Ladies and Gents, I give you: some of the stakes in James Patterson’s Hope to Die.


(Spoiler Alert)

1. Patterson makes us care about the character.

The main character in Hope to Die is Alex Cross, a DC cop with moral fiber. (And so we care).  Mr. Patterson introduces us to Mr. Cross by way of him coming home with his family after a baseball game. (He’s a nice guy with a nice family. We care.)  His family home has been under construction–they’re upgrading. (They care, so we care.) But when he gets home, the renovation is complete, and on the fridge are pictures of the family members, all murdered. (What an undeserved misfortune; we care.)  It turns out this is just a dream, but it is true that the whole family (5 people is worse than just 1; heightened misfortune; we care) has been missing for several days (chances of recovery diminish over time; that complicates things; we care).  Cross’s missing family forms the crucible: neither Cross nor the bad guy can walk away from this problem until Cross’s family is found.

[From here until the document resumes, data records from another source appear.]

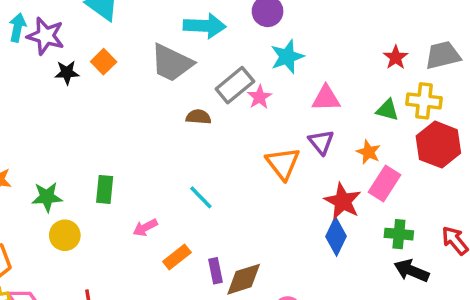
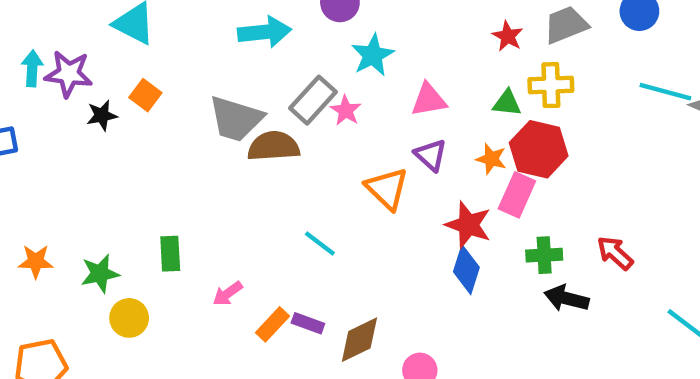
gray trapezoid: (172, 63) -> (236, 119), moved
brown semicircle: (198, 117) -> (274, 146), size x1.6
red hexagon: (438, 145) -> (539, 149), moved
cyan line: (201, 197) -> (320, 244), moved
purple rectangle: (216, 271) -> (308, 323), moved, turned -50

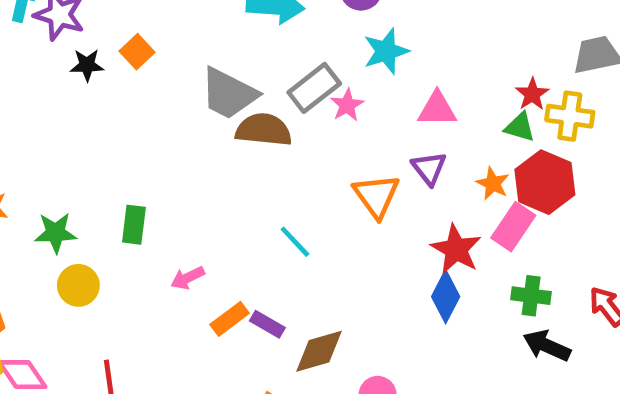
red star: (508, 36) -> (532, 94), moved

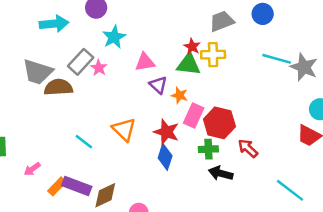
green triangle: (520, 127) -> (189, 64), size x1.5
purple triangle: (429, 168) -> (158, 85), moved
red hexagon: (545, 182) -> (219, 123), moved
orange triangle: (376, 196) -> (124, 130), moved
purple rectangle: (267, 324) -> (77, 186), size x1.6

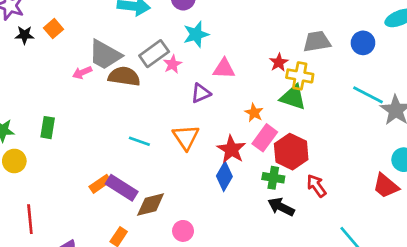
green triangle: (189, 64) -> (293, 97), moved
purple triangle: (158, 85) -> (201, 93), moved, turned 42
cyan line: (84, 142) -> (139, 141), turned -30
pink arrow: (32, 169) -> (82, 72), moved

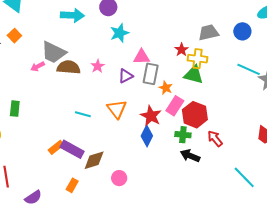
gray rectangle: (154, 54) -> (151, 74), moved, turned -40
pink star: (173, 64) -> (98, 66), moved

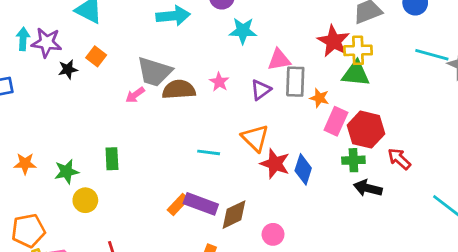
cyan star: (119, 33) -> (243, 31), turned 30
red star: (181, 50) -> (334, 41), size x1.6
red star: (151, 116) -> (275, 164), moved

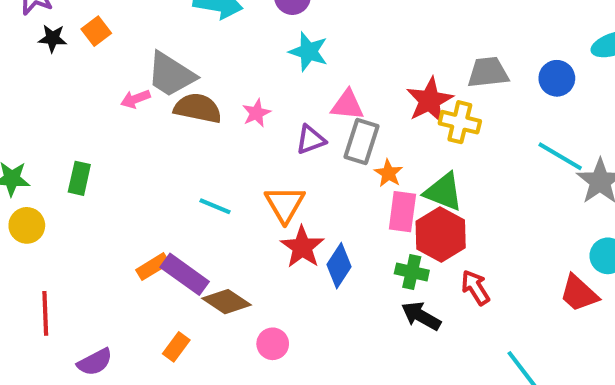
green triangle: (356, 74) -> (444, 192), moved
pink rectangle: (336, 121) -> (402, 212), turned -32
brown diamond: (234, 215) -> (226, 302), turned 44

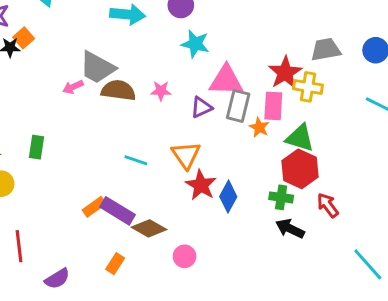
orange square: (96, 31) -> (24, 38), moved
pink triangle: (347, 105) -> (226, 80), size x1.4
pink star: (256, 113) -> (161, 91), turned 30
pink rectangle: (402, 212) -> (273, 106), moved

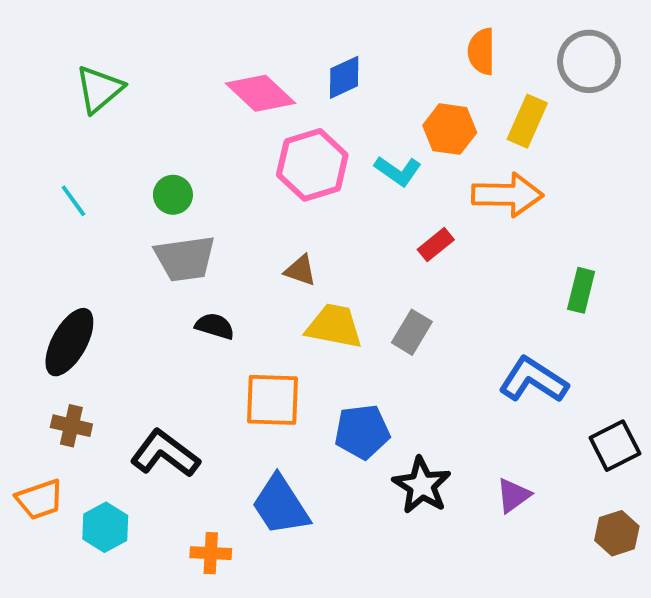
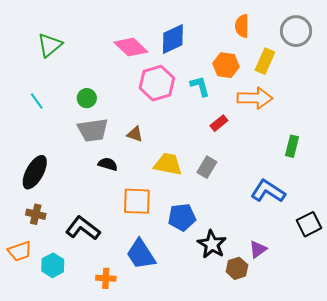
blue diamond: (344, 77) -> (173, 39), size x1.4
cyan L-shape: (398, 171) -> (200, 86), turned -140
brown triangle: (300, 270) -> (135, 134), moved
brown hexagon: (617, 533) -> (237, 268), moved

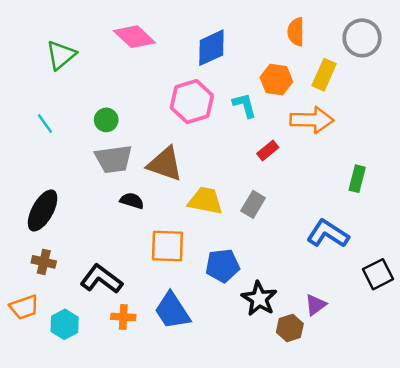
pink diamond: (131, 47) -> (134, 37), moved
brown triangle: (135, 134) -> (165, 164), size x1.8
orange cross: (106, 278) -> (123, 317), moved

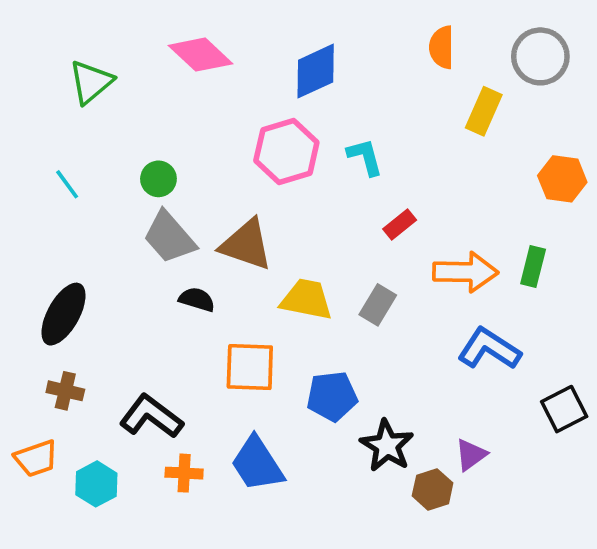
orange hexagon: (276, 80) -> (562, 179), moved
orange arrow: (312, 120) -> (465, 272), moved
gray trapezoid: (114, 159) -> (169, 237), turned 57

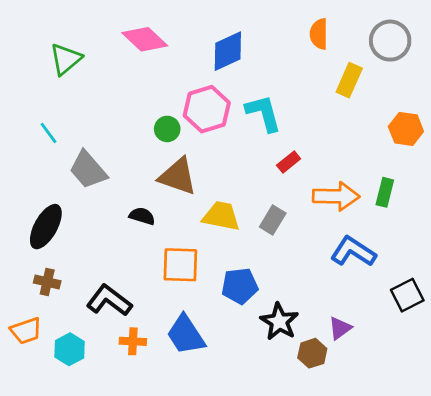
cyan L-shape: (365, 157) -> (263, 113), size x1.4
green circle: (158, 179) -> (167, 129), moved
gray trapezoid: (169, 237) -> (88, 170), moved

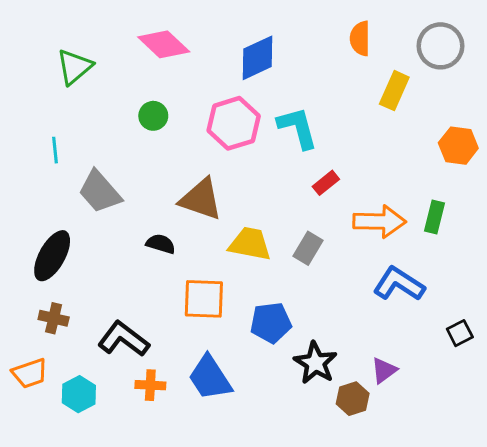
green circle: (167, 129) -> (153, 116), moved
cyan line: (48, 133) -> (55, 150), turned 30
black square: (407, 295) -> (460, 333), size x0.7

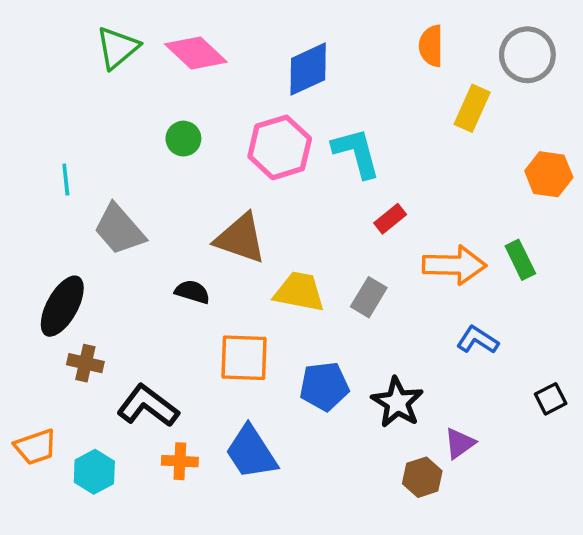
green triangle: (74, 67) -> (117, 48), moved
green rectangle: (435, 217) -> (520, 260), turned -40
blue L-shape: (399, 284) -> (478, 340), size x0.7
brown cross: (54, 318) -> (85, 363), moved
black star: (315, 363) -> (397, 402), moved

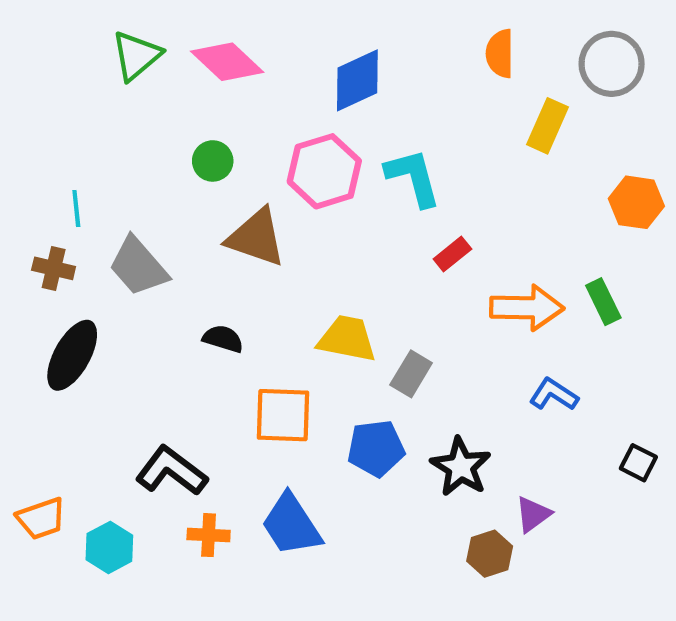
brown triangle: (240, 238) -> (256, 237), moved
gray rectangle: (369, 297) -> (411, 374), moved
brown cross: (85, 363) -> (54, 268), moved
black square: (551, 399) -> (638, 463), turned -36

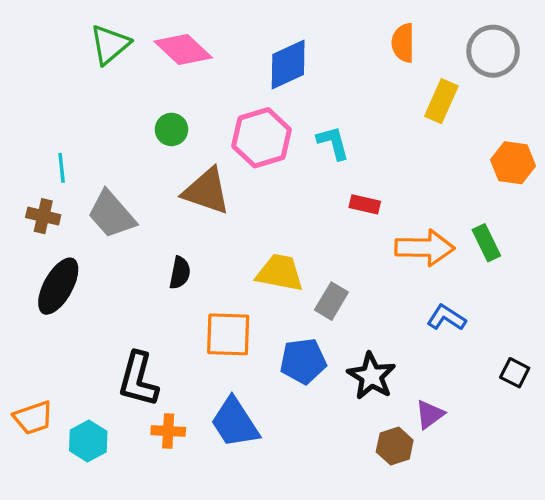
cyan L-shape: (413, 178) -> (333, 143), size x0.7
red rectangle: (452, 254) -> (365, 204), turned 52
black semicircle: (223, 339) -> (180, 273), turned 84
black L-shape: (171, 471) -> (138, 379), turned -112

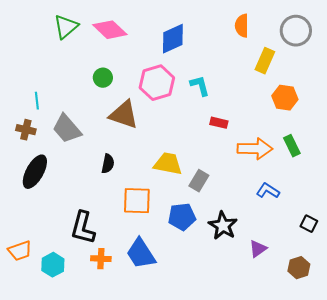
orange hexagon: (513, 163) -> (285, 98), moved
brown hexagon: (395, 446) -> (299, 268), moved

Further, Patterson deepens the stakes that come from caring about the character by continuously finding ways to show us how other characters care about Cross and his family.  For instance, Patterson uses a new detective who doesn’t know Cross to elicit other characters’ feelings about Cross (he’s great and doesn’t deserve this; we should care), about their past interactions with his family members (allowing us to get to know his family and fear more for their safety), and to reiterate the horribleness of what has happened to them (and make us hope for a happy ending).

2. Patterson makes the character care.

He makes us care about what happens to Cross and his family by showing that Cross cares about his family. The second Cross scene shows Cross smelling his wife’s clothes, his Nana Mama’s lavender, his kids’ rooms, and then really falling apart because his oldest son is away at school.  He can’t remember how he smells.  He misses them; he cares. Cross apparently has been pretending not to notice the bad guy’s cameras in his house, but now Cross yells at the bad guy through the cameras, breaks them, and then pulls himself together and gets on with the business of finding his family.  He cares, and he’s tough.  So we care.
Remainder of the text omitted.